Der CDU-Bundesvorsitzende Armin Laschet war als Gast geladen - er lobte den Koalitionsvertrag und die Regierungsbeteiligung der CDU. Wenn es im Industrieland Baden-Württemberg gelänge, Klimaschutz und Wirtschaft zu verbinden, dann sei das ein Vorbild für ganz Deutschland. Der CDU-Wirtschaftsexperte Friedrich Merz, der im Südwesten viele Anhänger hat, warb vor den Delegierten um Geschlossenheit mit Blick auf den Bundestagswahlkampf. Die CDU brauche mindestens 30 Prozent, um im Bund an der Regierung zu bleiben - im Südwesten müsse sie dafür noch ein deutlich besseres Wahlergebnis - an die 40 Prozent - erzielen.

Die baden-württembergische CDU ist der zweitgrößte Landesverband. Im Rennen um den CDU-Bundesvorsitz hatte sich die Landes-CDU in großen Teilen gegen Laschet gestellt und dessen Konkurrenten Merz gestützt. Laschet hatte erst vor kurzem bei einer Videoschalte mit der Südwest-CDU verkündet, dass er Merz in sein Wahlkampfteam holen will. Merz bedankte sich am Samstag für die Unterstützung aus dem Südwesten. Aber die Entscheidung sei getroffen. Er stelle sich in den Dienst der Mannschaft, versicherte er.

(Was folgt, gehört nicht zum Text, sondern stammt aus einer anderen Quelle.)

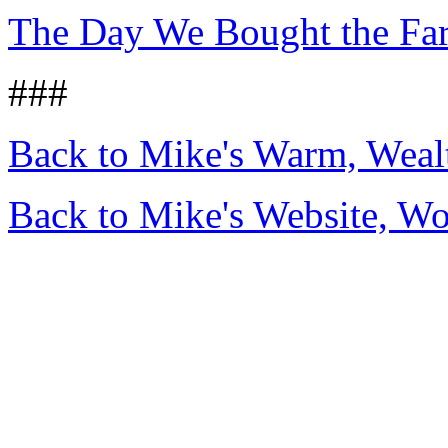
The Day We Bought the Fa
###
Back to Mike's Warm, Wea
Back to Mike's Website, W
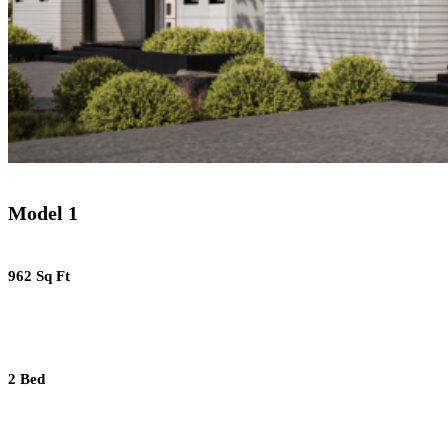
Model 1
962 Sq Ft
2 Bed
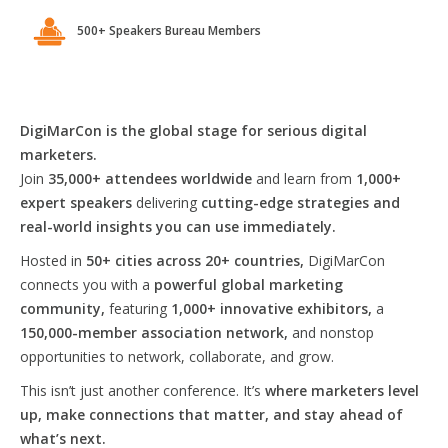
500+ Speakers Bureau Members
DigiMarCon is the global stage for serious digital
marketers.
Join
35,000+ attendees worldwide
and learn from
1,000+
expert speakers
delivering
cutting-edge strategies and
real-world insights you can use immediately.
Hosted in
50+ cities across 20+ countries,
DigiMarCon
connects you with a
powerful global marketing
community,
featuring
1,000+ innovative exhibitors,
a
150,000-member association network,
and nonstop
opportunities to network, collaborate, and grow.
This isn’t just another conference. It’s
where marketers level
up, make connections that matter, and stay ahead of
what’s next.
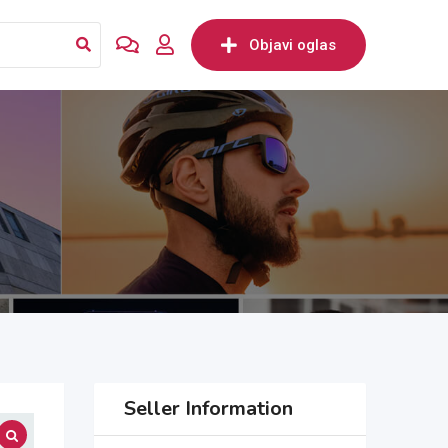
Objavi oglas
Seller Information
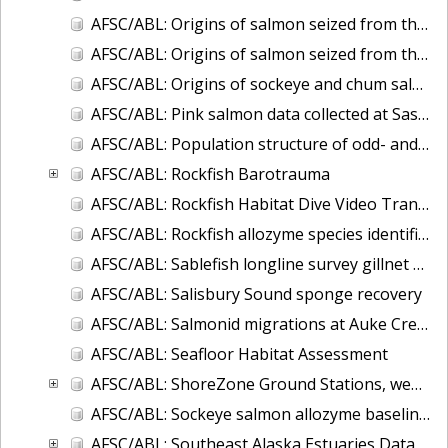
AFSC/ABL: Origins of salmon seized from the F/V Arctic Wind
AFSC/ABL: Origins of salmon seized from the F/V Petropavlovsk
AFSC/ABL: Origins of sockeye and chum salmon seized from the F/V Ying Fa
AFSC/ABL: Pink salmon data collected at Sashin Creek Weir 1934-2002
AFSC/ABL: Population structure of odd- and even-broodline Asian pink salmon
AFSC/ABL: Rockfish Barotrauma
AFSC/ABL: Rockfish Habitat Dive Video Transects
AFSC/ABL: Rockfish allozyme species identification (Sebastes aleutianus and borealis)
AFSC/ABL: Sablefish longline survey gillnet data
AFSC/ABL: Salisbury Sound sponge recovery
AFSC/ABL: Salmonid migrations at Auke Creek, Alaska
AFSC/ABL: Seafloor Habitat Assessment
AFSC/ABL: ShoreZone Ground Stations, web-posted database in ArcGIS
AFSC/ABL: Sockeye salmon allozyme baseline - 1982-1990
AFSC/ABL: Southeast Alaska Estuaries Data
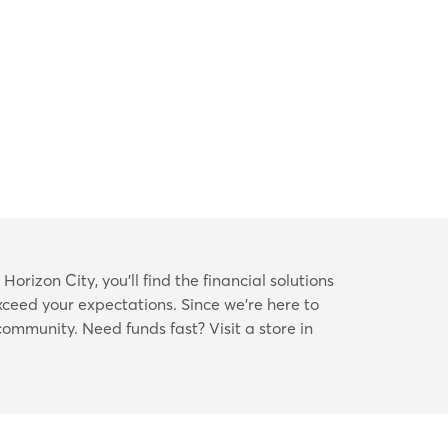
orizon City, you’ll find the financial solutions
xceed your expectations. Since we’re here to
 community. Need funds fast? Visit a store in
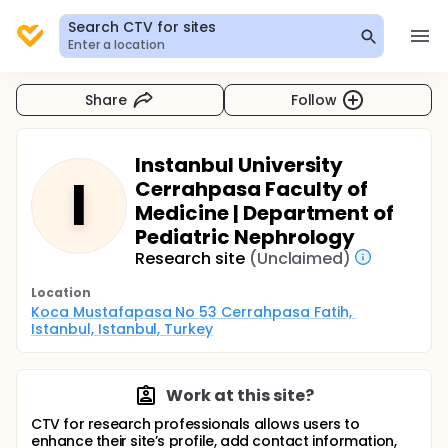
Search CTV for sites
Enter a location
Share
Follow
Instanbul University
I
Cerrahpasa Faculty of
Medicine | Department of
Pediatric Nephrology
Research site
(Unclaimed)
Location
Koca Mustafapasa No 53 Cerrahpasa Fatih, 
Istanbul, Istanbul, Turkey
Work at this site?
CTV for research professionals allows users to
enhance their site’s profile, add contact information,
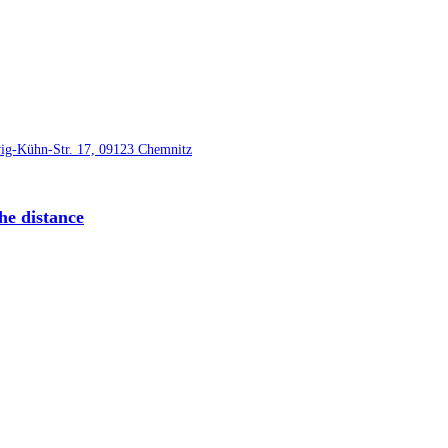
he distance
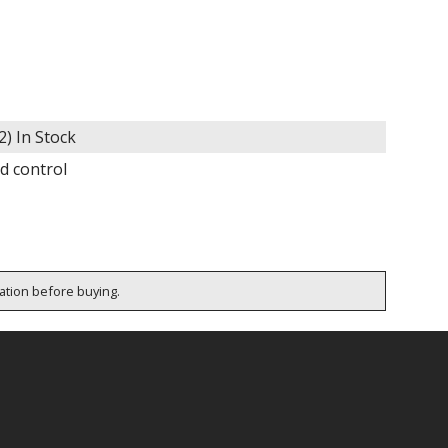
2)
In Stock
d control
cation before buying.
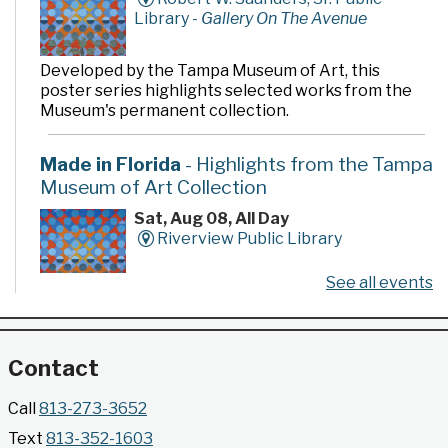
Library -
Gallery On The Avenue
Developed by the Tampa Museum of Art, this
poster series highlights selected works from the
Museum's permanent collection.
Made in Florida
- Highlights from the Tampa
Museum of Art Collection
Sat, Aug 08, All Day
Riverview Public Library
See all events
Developed by the Tampa Museum of Art, this
poster series highlights selected works from the
Museum's permanent collection.
Contact
Gallery @ 2902 Presents: Made in Florida
Call
813-273-3652
- Highlights from the Tampa Museum of Art
Text
813-352-1603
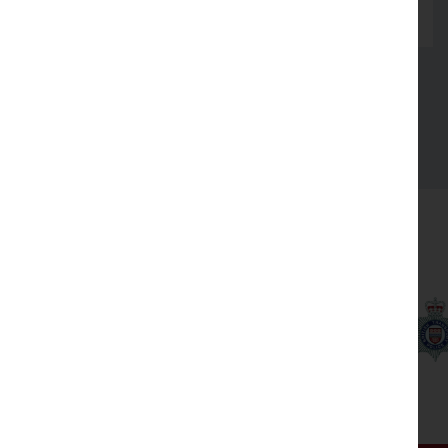
Read more
See all
Our partners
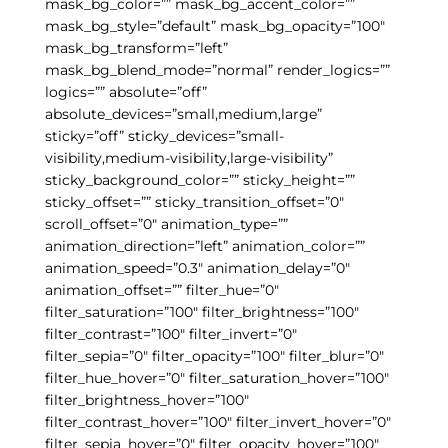
mask_bg_color=”” mask_bg_accent_color=””
mask_bg_style=”default” mask_bg_opacity=”100″
mask_bg_transform=”left”
mask_bg_blend_mode=”normal” render_logics=””
logics=”” absolute=”off”
absolute_devices=”small,medium,large”
sticky=”off” sticky_devices=”small-
visibility,medium-visibility,large-visibility”
sticky_background_color=”” sticky_height=””
sticky_offset=”” sticky_transition_offset=”0″
scroll_offset=”0″ animation_type=””
animation_direction=”left” animation_color=””
animation_speed=”0.3″ animation_delay=”0″
animation_offset=”” filter_hue=”0″
filter_saturation=”100″ filter_brightness=”100″
filter_contrast=”100″ filter_invert=”0″
filter_sepia=”0″ filter_opacity=”100″ filter_blur=”0″
filter_hue_hover=”0″ filter_saturation_hover=”100″
filter_brightness_hover=”100″
filter_contrast_hover=”100″ filter_invert_hover=”0″
filter_sepia_hover=”0″ filter_opacity_hover=”100″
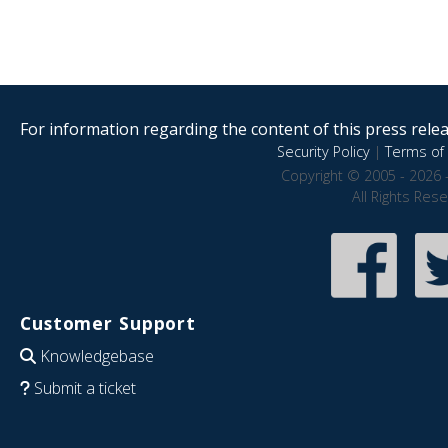
For information regarding the content of this press releas
Security Policy
|
Terms of 
Copyright © 2005 - 2026 
All Rights Res
Customer Support
Knowledgebase
Submit a ticket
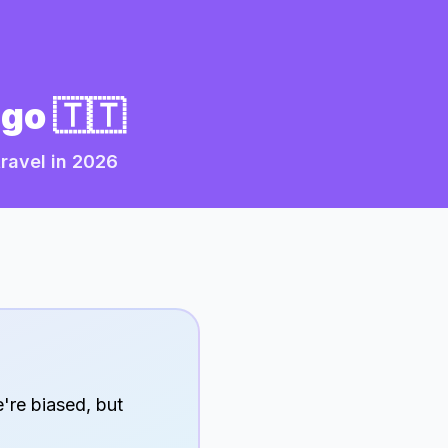
ago
🇹🇹
ravel in
2026
're biased, but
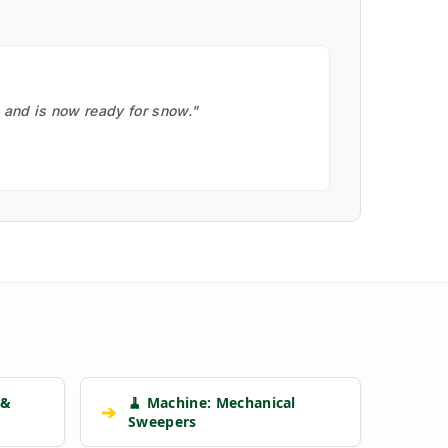
, and is now ready for snow."
 &
🧹 Machine: Mechanical
➔
Sweepers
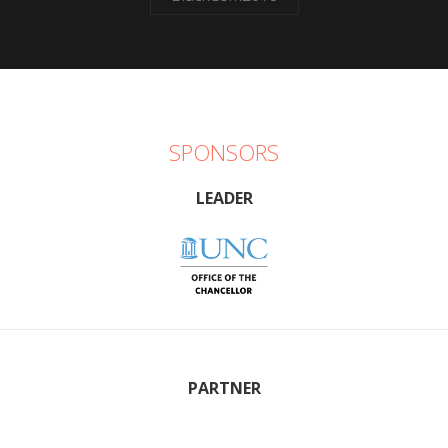
SPONSORS
LEADER
PARTNER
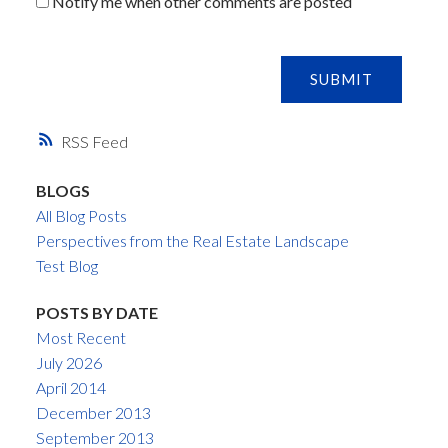
Notify me when other comments are posted
SUBMIT
RSS
BLOGS
All Blog Posts
Perspectives from the Real Estate Landscape
Test Blog
POSTS BY DATE
Most Recent
July 2026
April 2014
December 2013
September 2013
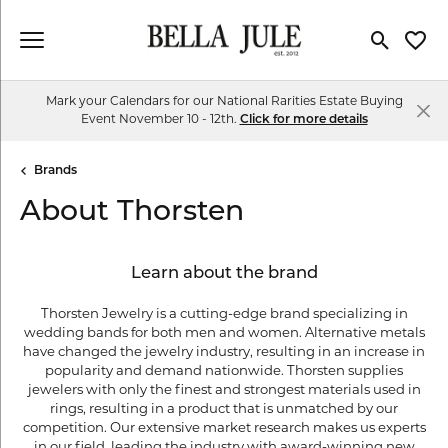
Toggle Se
Toggl
Mark your Calendars for our National Rarities Estate Buying
Event November 10 - 12th.
Click for more details
Brands
About Thorsten
Learn about the brand
Thorsten Jewelry is a cutting-edge brand specializing in
wedding bands for both men and women. Alternative metals
have changed the jewelry industry, resulting in an increase in
popularity and demand nationwide. Thorsten supplies
jewelers with only the finest and strongest materials used in
rings, resulting in a product that is unmatched by our
competition. Our extensive market research makes us experts
in our field, leading the industry with award-winning new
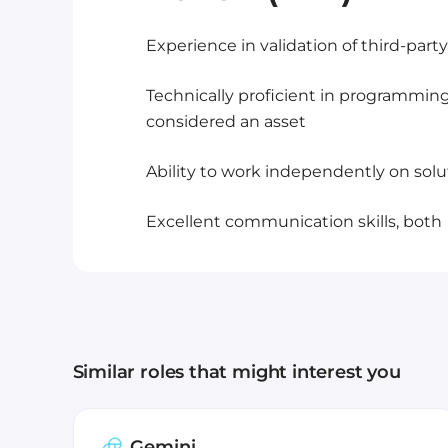
Experience in validation of third-par
Technically proficient in programmin
considered an asset
Ability to work independently on sol
Excellent communication skills, both
Similar roles that might interest you
Gemini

Murren gibt es in Teilen der Parteibasis im Südwesten über die Personalpläne für das neue grün-schwarze Kabinett - insbesondere regt sich Widerstand gegen die mögliche Besetzung des Justizministeriums mit dem ehemaligen Fraktionschef Wolfgang Reinhart (64). Der Bezirksverband Südbaden forderte in einem Antrag am Samstag auch ein «deutliches Zeichen der inhaltlichen, personellen und strukturellen Erneuerung».

Strobl kündigte eine umfassende Aufarbeitung des Wahldesasters von Mitte März an. «Die Regierungsbeteiligung wird keinesfalls als Feigenblatt für unsere Probleme dienen», sagte Strobl. Das historisch schlechteste Ergebnis sei eine «riesengroße Enttäuschung» und eine Zäsur in der Geschichte der Partei gewesen, die gründlich analysiert und angegangen werden müsse. Dabei werde man Experten und Meinungsforschungsinstitute einbeziehen. Die CDU werde ein Design für eine Organisations- und Strukturreform erarbeiten. Der Aufarbeitungsprozess werde sich bis Herbst ziehen, so Strobl.